Collected data:

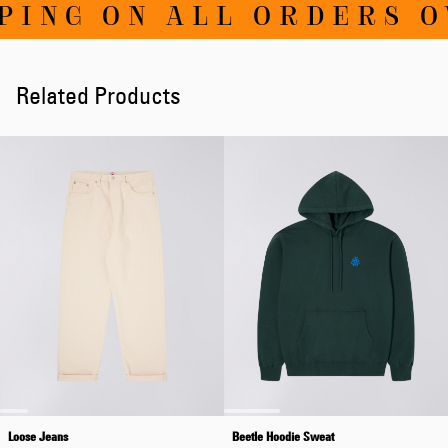
NG ON ALL ORDERS OVE
Related Products
Loose Jeans
Beetle Hoodie Sweat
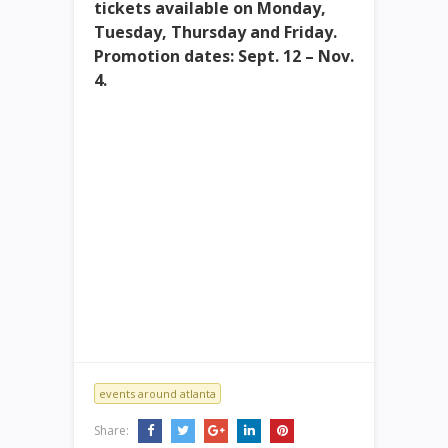
tickets available on Monday,
Tuesday, Thursday and Friday.
Promotion dates: Sept. 12 – Nov.
4.
events around atlanta
Share:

*ABOUT THIS TASK*: Nothing but the lines from the one containing "Loose Jeans" through the end of the entries is to be retyped, exactly as written and without pictures.

*SOLUTION FOR THIS EXERCISE*:
Loose Jeans
Beetle Hoodie Sweat
tickets available on Monday,
Tuesday, Thursday and Friday.
Promotion dates: Sept. 12 – Nov.
4.
events around atlanta
Share:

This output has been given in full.